* **Requirement**
Which of the lines below hold "được"? Please return each one.

Exercise data: Begin

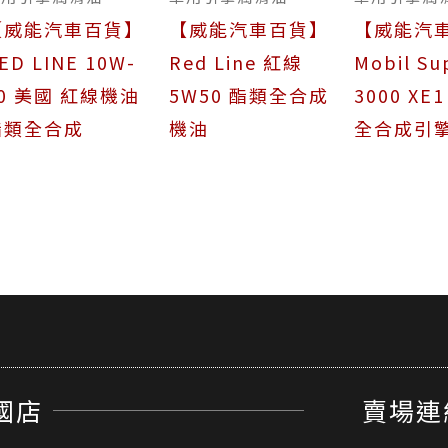
【威能汽車百貨】
【威能汽車百貨】
【威能汽
ED LINE 10W-
Red Line 紅線
Mobil Su
0 美國 紅線機油
5W50 酯類全合成
3000 XE1
酯類全合成
機油
全合成引
國店
賣場連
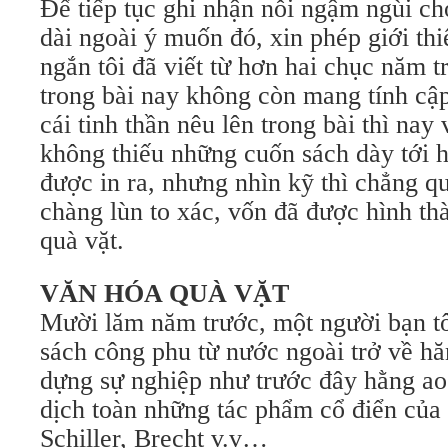
Để tiếp tục ghi nhận nỗi ngậm ngùi ch
dài ngoài ý muốn đó, xin phép giới thi
ngắn tôi đã viết từ hơn hai chục năm t
trong bài nay không còn mang tính cập 
cái tinh thần nêu lên trong bài thì na
không thiếu những cuốn sách dày tới 
được in ra, nhưng nhìn kỹ thì chẳng q
chàng lùn to xác, vốn đã được hình th
quà vặt.
VĂN HÓA QUÀ VẶT
Mười lăm năm trước, một người bạn tô
sách công phu từ nước ngoài trở về hă
dựng sự nghiệp như trước đây hằng ao
dịch toàn những tác phẩm cổ điển của 
Schiller, Brecht v.v…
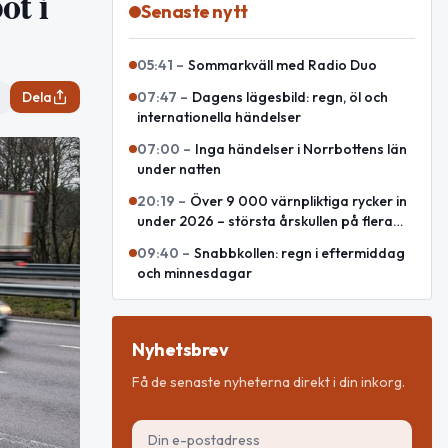
ot i
Senaste nytt
05:41
–
Sommarkväll med Radio Duo
Dela
07:47
–
Dagens lägesbild: regn, öl och
internationella händelser
07:00
–
Inga händelser i Norrbottens län
under natten
20:19
–
Över 9 000 värnpliktiga rycker in
under 2026 – största årskullen på flera
decennier
09:40
–
Snabbkollen: regn i eftermiddag
och minnesdagar
Nyhetsbrev
Få de senaste nyheterna direkt i din inkorg.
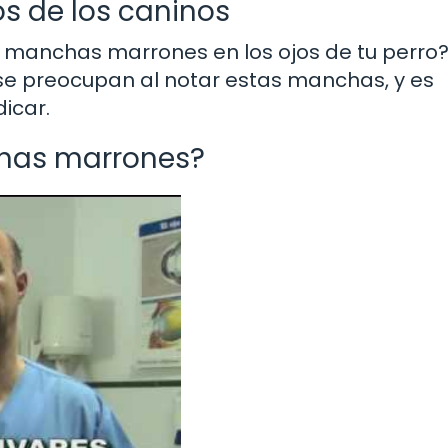
s de los caninos
 manchas marrones en los ojos de tu perro?
se preocupan al notar estas manchas, y es
icar.
chas marrones?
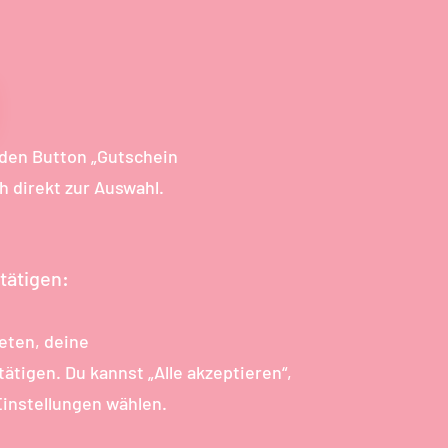
 den Button „Gutschein
ch direkt zur Auswahl.
tätigen:
eten, deine
ätigen. Du kannst „Alle akzeptieren“,
 Einstellungen wählen.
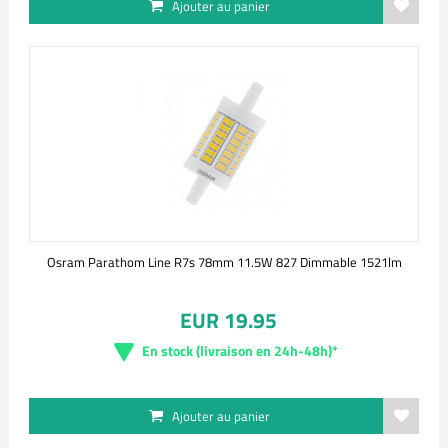
Ajouter au panier
Osram Parathom Line R7s 78mm 11.5W 827 Dimmable 1521lm
EUR 19.95
En stock (livraison en 24h-48h)*
Ajouter au panier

Exercise data: End

* **Exercise result**
được in ra, nhưng nhìn kỹ thì chẳng q
chàng lùn to xác, vốn đã được hình th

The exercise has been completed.